There are also problems with the encryption method used. Below are
some accounts and their password (when "UserID" is used as the
password.)
u;;aaaaaa.mbx; aa aa aa aa 1m Ym Wm Hl Vi Cl Qa hg;
u;;aaaaa.mbx; aa aa aa an 1m Ym Wm Hl Vi Cl Qa 0l;
u;;aaaa.mbx; aa aa am hn 1m Ym Wm Hl Vi Cl Qa vg;
u;;aaa.mbx; aa aa 2m hn 1m Ym Wm Hl Vi Cl Qa ck;
u;;aa.mbx; aa qo 2m hn 1m Ym Wm Hl Vi Cl Qa de;
u;;a.mbx; au zw GO rS ev Ju rv Wt or Tk lb Os;
u;;bbbbbb.mbx; aa aa aa aa 2m bm Zm sl Si Vl Pa 0g;
u;;bbbbb.mbx; aa aa aa Wn 2m bm Zm sl Si Vl Pa 3l;
u;;bbbb.mbx; aa aa am 0n 2m bm Zm sl Si Vl Pa Mg;
u;;bbb.mbx; aa aa 1m 0n 2m bm Zm sl Si Vl Pa bk;
u;;bb.mbx; aa Go 1m 0n 2m bm Zm sl Si Vl Pa We;
u;;b.mbx; au zw GO rS ev Ju rv Wt or Tk lb ys;
u;;"19 c's".mbx; aa aa aa aa aa aa aa aa aa aa a4 7k;
u;;"16 c's".mbx; aa aa aa aa aa aa aa aa aa aa ae Ze;
u;;"15 c's".mbx; aa aa aa aa aa aa aa aa aa aa Oa mj;
u;;"14 c's".mbx; aa aa aa aa aa aa aa aa aa Wl Oa Tc;
u;;"13 c's".mbx; aa aa aa aa aa aa aa aa ai +l Oa +j;
u;;"12 c's".mbx; aa aa aa aa aa aa aa aa Ti +l Oa -c;
u;;"9 c's".mbx; aa aa aa aa aa aa Ym dl Ti +l Oa 6i;
u;;"8 c's".mbx; aa aa aa aa aa qm Ym dl Ti +l Oa 7e;
u;;a.mbx; au zw GO rS ev Ju rv Wt or Tk lb Os;
u;;b.mbx; au zw GO rS ev Ju rv Wt or Tk lb ys;
u;;c.mbx; au zw GO rS ev Ju rv Wt or Tk lb is;
u;;d.mbx; au zw GO rS ev Ju rv Wt or Tk lb 4t;
u;;e.mbx; au zw GO rS ev Ju rv Wt or Tk lb Ot;
u;;f.mbx; au zw GO rS ev Ju rv Wt or Tk lb yt;
u;;g.mbx; au zw GO rS ev Ju rv Wt or Tk lb it;
u;;h.mbx; au zw GO rS ev Ju rv Wt or Tk lb 4q;
u;;i.mbx; au zw GO rS ev Ju rv Wt or Tk lb Oq;
u;;j.mbx; au zw GO rS ev Ju rv Wt or Tk lb yq;
u;;k.mbx; au zw GO rS ev Ju rv Wt or Tk lb iq;
u;;l.mbx; au zw GO rS ev Ju rv Wt or Tk lb 4r;
u;;m.mbx; au zw GO rS ev Ju rv Wt or Tk lb Or;
u;;n.mbx; au zw GO rS ev Ju rv Wt or Tk lb yr;
u;;o.mbx; au zw GO rS ev Ju rv Wt or Tk lb ir;
u;;p.mbx; au zw GO rS ev Ju rv Wt or Tk lb 4w;
u;;q.mbx; au zw GO rS ev Ju rv Wt or Tk lb Ow;
u;;r.mbx; au zw GO rS ev Ju rv Wt or Tk lb yw;
u;;s.mbx; au zw GO rS ev Ju rv Wt or Tk lb iw;
(incidently if the account is one alphanumeric long and "UserID"

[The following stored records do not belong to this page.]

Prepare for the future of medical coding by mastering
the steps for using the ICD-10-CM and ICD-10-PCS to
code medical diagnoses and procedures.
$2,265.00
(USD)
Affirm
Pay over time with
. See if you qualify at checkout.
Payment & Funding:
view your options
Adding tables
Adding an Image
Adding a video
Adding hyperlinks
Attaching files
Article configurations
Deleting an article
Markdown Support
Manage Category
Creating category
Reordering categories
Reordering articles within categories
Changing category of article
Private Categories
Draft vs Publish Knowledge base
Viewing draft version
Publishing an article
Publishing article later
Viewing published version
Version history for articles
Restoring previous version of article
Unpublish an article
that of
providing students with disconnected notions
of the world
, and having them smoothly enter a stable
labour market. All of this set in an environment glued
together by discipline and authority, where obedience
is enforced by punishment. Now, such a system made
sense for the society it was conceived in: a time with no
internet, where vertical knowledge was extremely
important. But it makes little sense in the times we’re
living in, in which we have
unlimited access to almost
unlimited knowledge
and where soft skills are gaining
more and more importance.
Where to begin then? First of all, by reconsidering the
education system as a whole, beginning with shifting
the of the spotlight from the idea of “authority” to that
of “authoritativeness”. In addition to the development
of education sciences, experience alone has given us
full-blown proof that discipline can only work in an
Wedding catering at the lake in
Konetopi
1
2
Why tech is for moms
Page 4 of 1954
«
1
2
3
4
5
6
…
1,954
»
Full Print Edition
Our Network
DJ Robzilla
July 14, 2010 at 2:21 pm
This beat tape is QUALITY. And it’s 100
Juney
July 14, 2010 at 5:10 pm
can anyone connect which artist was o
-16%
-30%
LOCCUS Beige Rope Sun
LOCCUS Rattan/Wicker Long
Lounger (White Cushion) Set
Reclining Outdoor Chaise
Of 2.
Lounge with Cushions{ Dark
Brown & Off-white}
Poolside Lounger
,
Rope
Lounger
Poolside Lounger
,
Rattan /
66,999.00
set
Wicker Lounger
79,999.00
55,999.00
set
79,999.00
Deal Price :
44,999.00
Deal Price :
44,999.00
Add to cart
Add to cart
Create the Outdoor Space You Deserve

is chosen as the password the passwords don't decrypt and login
fails)
Depending on the ACLs set on the winreg key (if present) these
changes could be affected remotely, though in most cases local
access may be needed.
SOLUTION
Admins should set the ACLs on the SLMail subkey if they don't want
this to be an issue and physical security can not be implemented.